Zumal ein Sorgerechtsurteil wie das aktuelle aus Karlsruhe aus Trennungskindern nicht plötzlich Glückskinder macht und Väter (wie auch Mütter) nicht befreit von Schuldgefühlen ihren Kindern gegenüber: „Man wird die Schuld nicht los, soviel man davon auch auf sich nimmt“, sagt Hettches Held und Ich-Erzähler einmal. Und am Ende gesteht er ihr: „Du warst mir irgendwann nicht so wichtig wie ich mir selbst. Das ist die Schuld, Annika, die ich seitdem mit mir herumtrage. Aber ich weiß nicht, was ich sonst hätte tun sollen. Ich weiß nur: Ich hab dich immer geliebt.“

Die Liebe der Väter, die Schuld, die sie mit sich herumtragen, weil sie bei aller voraussetzungslosen Liebesfülle immer noch Egoisten sein können, Egoisten, die durch ihre Kinder immer auch die gescheiterte Beziehung schimmern sehen. All das behandelt dieser Roman, in dem folglich vor dem Hintergrund des verweigerten Sorgerechts die Perspektive auf die Mutter Annikas, Ines, eine sehr beschränkte ist. Ines wird tendenziell als böse und fahrlässig geschildert, als Rabenmutter, und Peter sieht sich nur zu gern als Opfer, von Ines, der bis dato geltenden Gesetzsprechung, später auch noch der Zeitläufte. Wer aber nur einmal einen Rosenkrieg verfolgt hat, weiß, wie schwarz-weiß es dabei zugeht, wie wenig Verständnis füreinander übrig bleibt.

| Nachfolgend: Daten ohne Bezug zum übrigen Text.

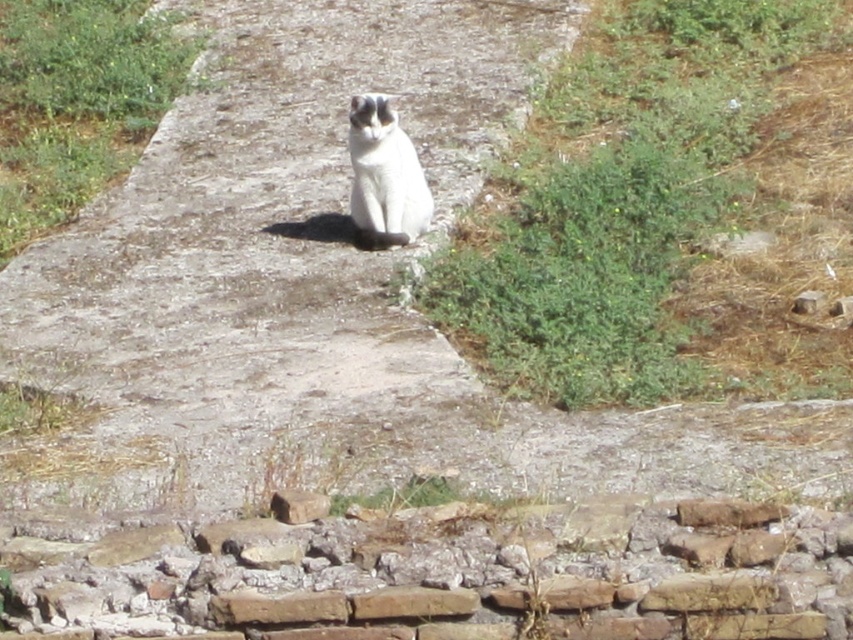 Question: Is rusty brick wall at lower center positioned at the back of white fur cat at center?

Choices:
 (A) no
 (B) yes

Answer: (A)

Question: Among these points, which one is nearest to the camera?

Choices:
 (A) (566, 568)
 (B) (419, 225)

Answer: (A)

Question: Does rusty brick wall at lower center appear over white fur cat at center?

Choices:
 (A) yes
 (B) no

Answer: (B)

Question: Considering the relative positions of rusty brick wall at lower center and white fur cat at center in the image provided, where is rusty brick wall at lower center located with respect to white fur cat at center?

Choices:
 (A) left
 (B) right

Answer: (B)

Question: Which object is farther from the camera taking this photo?

Choices:
 (A) rusty brick wall at lower center
 (B) white fur cat at center

Answer: (B) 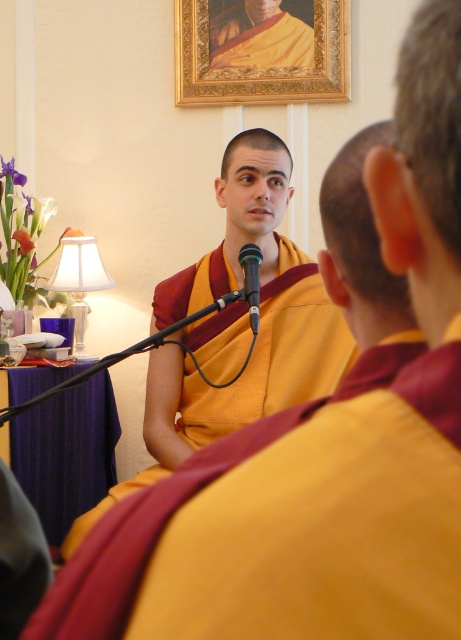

Warum sollte Thomas Hettche auch noch die Perspektive der alleinerziehenden Mutter einnehmen? So viel Mutter- und Frauenverstehertum muss nicht sein. Also darf Peter der Kindsmutter, die er einen kurzen Augenblick mal geliebt hat, seinerseits Egoismus vorwerfen, weil sie dieses Kind bekommen hat, „nicht nur gegen den Willen des Vaters, sondern gegen alle Vernunft“. Um dann anzufügen: „Um Annika nicht zu verletzen, behandle ich ihre Mutter nicht so, wie ich wollte, und aus demselben Grund behandle ich natürlich auch die Vergangenheit so, dass es Annika möglichst wenig wehtut.“

Manchmal haben die Dialoge, die Hettche seine Protagonisten führen lässt, etwas Gestelztes, gerade wenn sie sich um das Sorgerecht drehen, um den Hass und das Unglück der Väter. Man fühlt sich dann eher ungut an Dialoge aus der „Lindenstraße“ oder dem „Tatort“ erinnert, mit denen die Figuren Politisches zu erklären versuchen. Viel besser versteht es Hettche, die Atmosphäre auf Sylt zu beschreiben, die jeden Tag wechselnden Wetterlagen, das Treiben in den Sylter Ortschaften gerade zu Silvester, seine Baugeschichte, seine Sagengeschichte. Und auch die atmosphärischen Schwingungen, die zwischen seinen Figuren herrschen, gelingen ihm gut, zum Beispiel zwischen Peter und seiner alten Jugendliebe Susanne, die mit ihrem Mann Anton und den beiden Kindern Tim und Kekke scheinbar eine Bilderbuchehe führt. Oder zwischen Peter und der Börsianerin und alleinerziehenden Mutter Helen Salentin, deren Sohn Julian mit Annika anbandelt.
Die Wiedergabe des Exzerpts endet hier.